## Task
Whenever the word "ainda" shows up in a line of the data, copy that line.

■ ■ ■ ■ ■ ■ ■

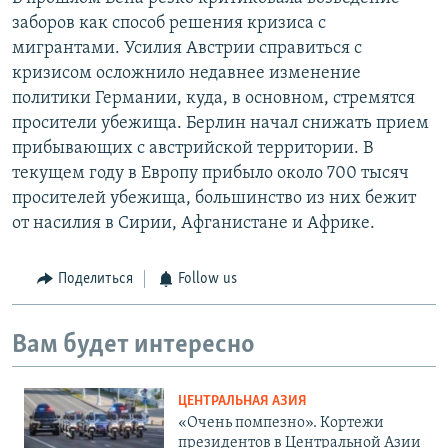
заборов как способ решения кризиса с
мигрантами. Усилия Австрии справиться с
кризисом осложнило недавнее изменение
политики Германии, куда, в основном, стремятся
просители убежища. Берлин начал снижать прием
прибывающих с австрийской территории. В
текущем году в Европу прибыло около 700 тысяч
просителей убежища, большинство из них бежит
от насилия в Сирии, Афганистане и Африке.
Поделиться
Follow us
Вам будет интересно
ЦЕНТРАЛЬНАЯ АЗИЯ
«Очень помпезно». Кортежи
президентов в Центральной Азии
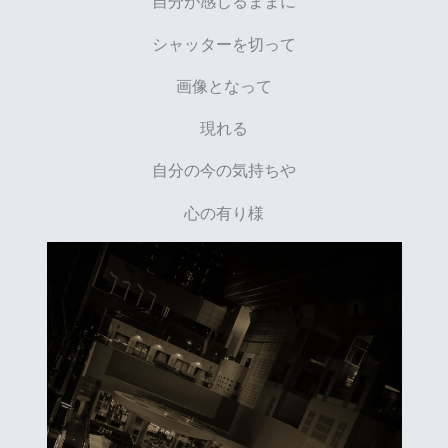
自分が感じるままに
シャッターを切って
画像となって
現れる
自分の今の気持ちや
心の有り様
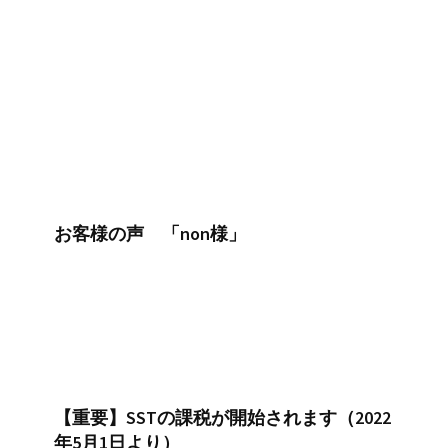
お客様の声 「non様」
【重要】SSTの課税が開始されます（2022
年5月1日より）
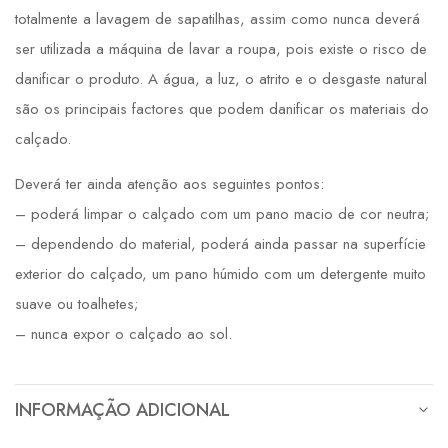
totalmente a lavagem de sapatilhas, assim como nunca deverá
ser utilizada a máquina de lavar a roupa, pois existe o risco de
danificar o produto. A água, a luz, o atrito e o desgaste natural
são os principais factores que podem danificar os materiais do
calçado.
Deverá ter ainda atenção aos seguintes pontos:
– poderá limpar o calçado com um pano macio de cor neutra;
– dependendo do material, poderá ainda passar na superfície
exterior do calçado, um pano húmido com um detergente muito
suave ou toalhetes;
– nunca expor o calçado ao sol.
INFORMAÇÃO ADICIONAL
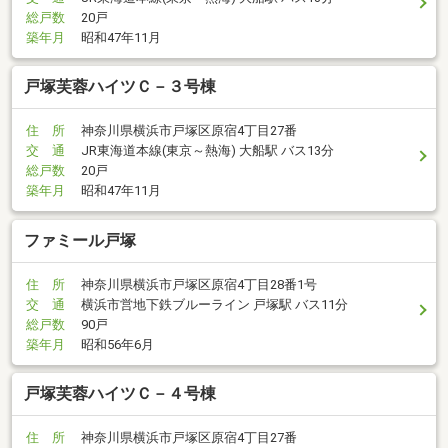
総戸数
20戸
築年月
昭和47年11月
戸塚芙蓉ハイツＣ－３号棟
住 所
神奈川県横浜市戸塚区原宿4丁目27番
交 通
JR東海道本線(東京～熱海) 大船駅 バス13分
総戸数
20戸
築年月
昭和47年11月
ファミール戸塚
住 所
神奈川県横浜市戸塚区原宿4丁目28番1号
交 通
横浜市営地下鉄ブルーライン 戸塚駅 バス11分
総戸数
90戸
築年月
昭和56年6月
戸塚芙蓉ハイツＣ－４号棟
住 所
神奈川県横浜市戸塚区原宿4丁目27番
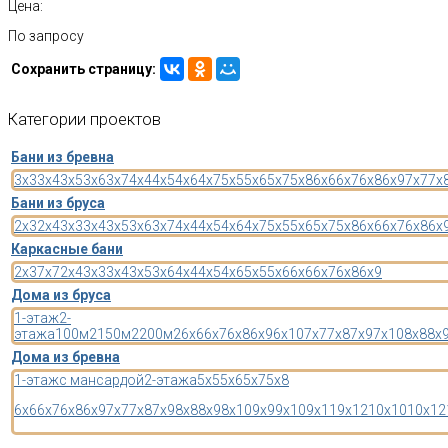
Цена:
По запросу
Сохранить страницу:
Категории
проектов
Бани из бревна
3x3
3x4
3x5
3x6
3x7
4x4
4x5
4x6
4x7
5x5
5x6
5x7
5x8
6x6
6x7
6x8
6x9
7x7
7x
Бани из бруса
2x3
2x4
3x3
3x4
3x5
3x6
3x7
4x4
4x5
4x6
4x7
5x5
5x6
5x7
5x8
6x6
6x7
6x8
6x
Каркасные бани
2x3
7x7
2x4
3x3
3x4
3x5
3x6
4x4
4x5
4x6
5x5
5x6
6x6
6x7
6x8
6x9
Дома из бруса
1-этаж
2-
этажа
100м2
150м2
200м2
6x6
6x7
6x8
6x9
6x10
7x7
7x8
7x9
7x10
8x8
8x
Дома из бревна
1-этаж
с мансардой
2-этажа
5x5
5x6
5x7
5x8
6x6
6x7
6x8
6x9
7x7
7x8
7x9
8x8
8x9
8x10
9x9
9x10
9x11
9x12
10x10
10x12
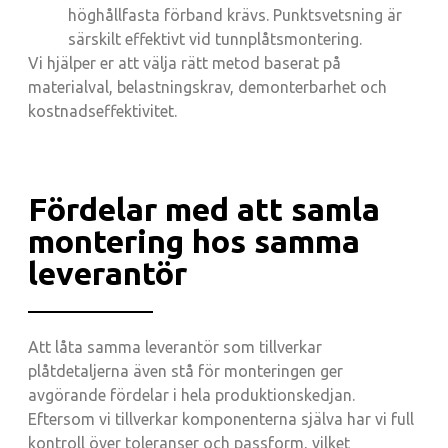
höghållfasta förband krävs. Punktsvetsning är
särskilt effektivt vid tunnplåtsmontering.
Vi hjälper er att välja rätt metod baserat på
materialval, belastningskrav, demonterbarhet och
kostnadseffektivitet.
Fördelar med att samla
montering hos samma
leverantör
Att låta samma leverantör som tillverkar
plåtdetaljerna även stå för monteringen ger
avgörande fördelar i hela produktionskedjan.
Eftersom vi tillverkar komponenterna själva har vi full
kontroll över toleranser och passform, vilket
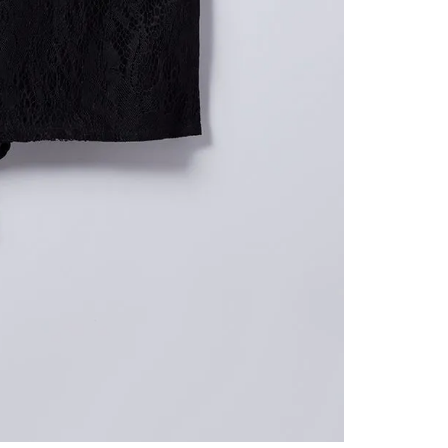
contact
te indi
program
acorda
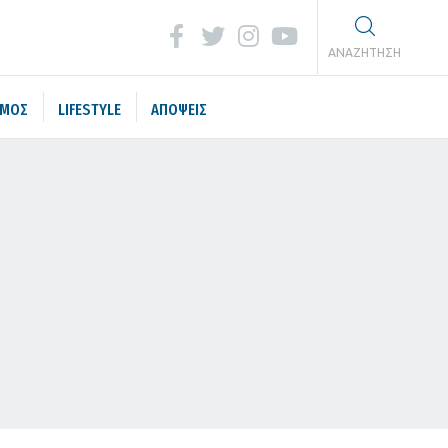
ΑΝΑΖΗΤΗΣΗ
ΣΜΟΣ
LIFESTYLE
ΑΠΟΨΕΙΣ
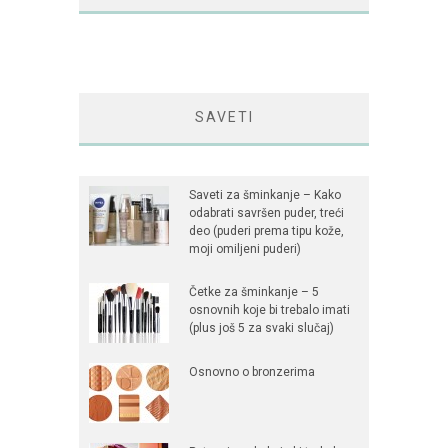
SAVETI
Saveti za šminkanje – Kako
odabrati savršen puder, treći
deo (puderi prema tipu kože,
moji omiljeni puderi)
Četke za šminkanje – 5
osnovnih koje bi trebalo imati
(plus još 5 za svaki slučaj)
Osnovno o bronzerima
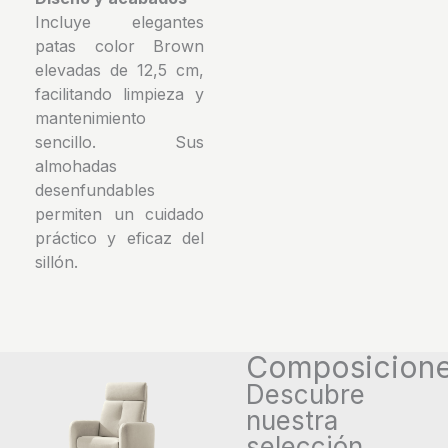
Incluye elegantes
patas color Brown
elevadas de 12,5 cm,
facilitando limpieza y
mantenimiento
sencillo. Sus
almohadas
desenfundables
permiten un cuidado
práctico y eficaz del
sillón.
Composicion
Descubre
nuestra
selección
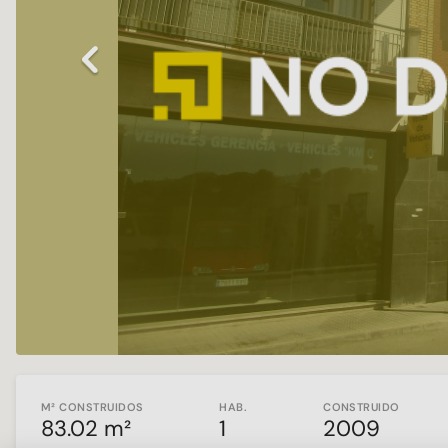
Previous
M² CONSTRUIDOS
HAB.
CONSTRUIDO
83.02 m²
1
2009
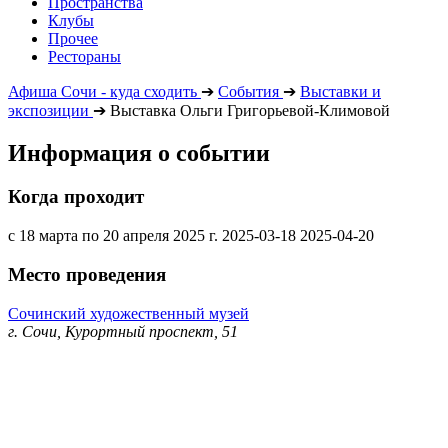
Пространства
Клубы
Прочее
Рестораны
Афиша Сочи - куда сходить
➔
События
➔
Выставки и
экспозиции
➔
Выставка Ольги Григорьевой-Климовой
Информация о событии
Когда проходит
с 18 марта по 20 апреля 2025 г.
2025-03-18
2025-04-20
Место проведения
Сочинский художественный музей
г. Сочи, Курортный проспект, 51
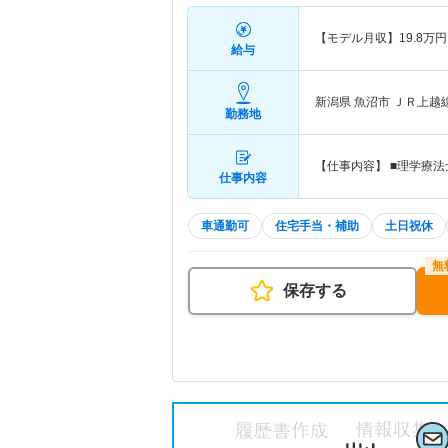
【モデル月収】
19.8
万円
給与
新潟県 魚沼市
ＪＲ上越
勤務地
【仕事内容】 ■理学療
仕事内容
車通勤可
住宅手当・補助
土日祝休
保存する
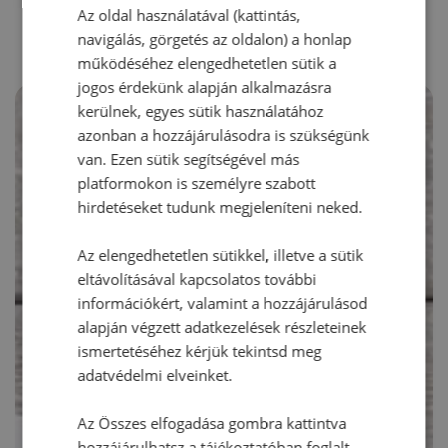
RECEPTAJÁNLÓ
Az oldal használatával (kattintás,
navigálás, görgetés az oldalon) a honlap
működéséhez elengedhetetlen sütik a
jogos érdekünk alapján alkalmazásra
kerülnek, egyes sütik használatához
azonban a hozzájárulásodra is szükségünk
van. Ezen sütik segítségével más
platformokon is személyre szabott
hirdetéseket tudunk megjeleníteni neked.
Az elengedhetetlen sütikkel, illetve a sütik
eltávolításával kapcsolatos további
információkért, valamint a hozzájárulásod
alapján végzett adatkezelések részleteinek
ismertetéséhez kérjük tekintsd meg
adatvédelmi elveinket.
Az Összes elfogadása gombra kattintva
hozzájárulhatsz a tájékoztatóban foglalt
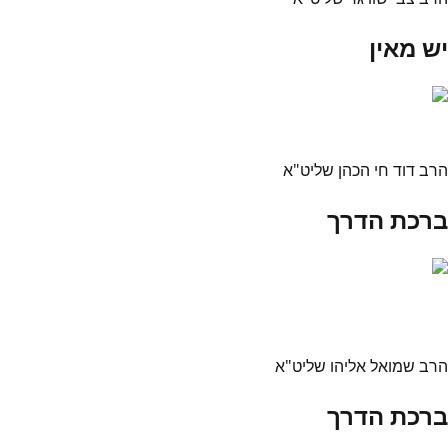
יש מאין
הרב דוד חי הכהן שליט"א
ברכת הדרך
הרב שמואל אליהו שליט"א
ברכת הדרך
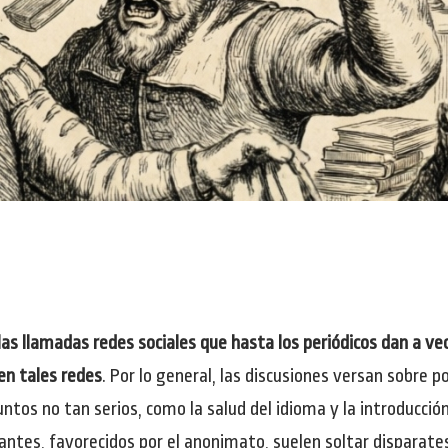
las llamadas redes sociales que hasta los periódicos dan a v
en tales redes
. Por lo general, las discusiones versan sobre 
ntos no tan serios, como la salud del idioma y la introducció
pantes, favorecidos por el anonimato, suelen soltar disparate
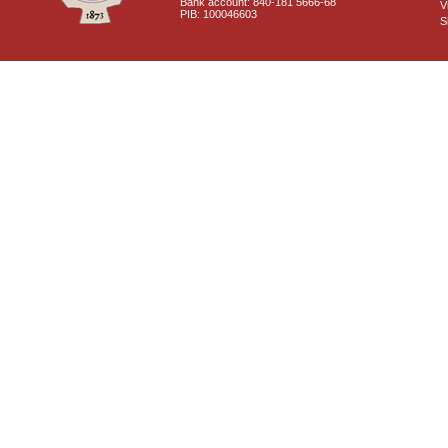
Bank account: 840-181 5666-68
V
PIB: 100046603
S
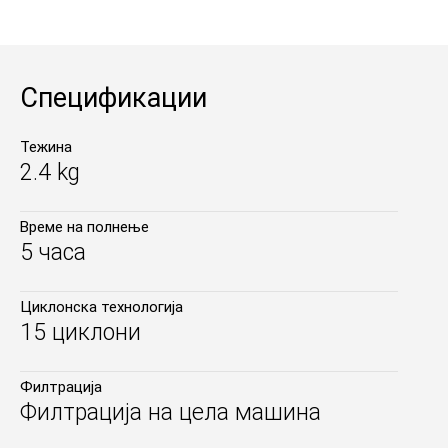
Спецификации
Тежина
2.4 kg
Време на полнење
5 часа
Циклонска технологија
15 циклони
Филтрација
Филтрација на цела машина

■ ■ ■ ■ ■ ■ ■

## Response for this exercise
Deverá ter ainda atenção aos seguintes pontos:
– dependendo do material, poderá ainda passar na superfície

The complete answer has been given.